[Directions for this task] Since only the words are wanted, reproduce every entry exactly and leave the images behind.

[Available records]
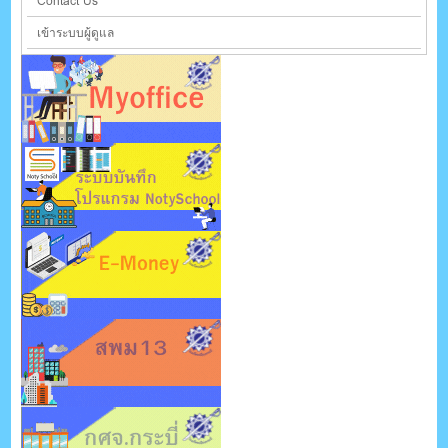
Contact Us
เข้าระบบผู้ดูแล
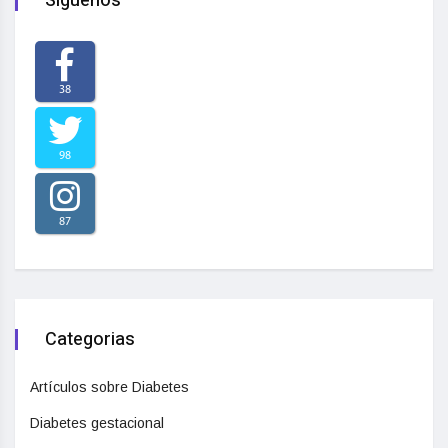
Síguenos
38
98
87
Categorias
Artículos sobre Diabetes
Diabetes gestacional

[Result of the task]
Contact Us
เข้าระบบผู้ดูแล
Síguenos
38
98
87
Categorias
Artículos sobre Diabetes
Diabetes gestacional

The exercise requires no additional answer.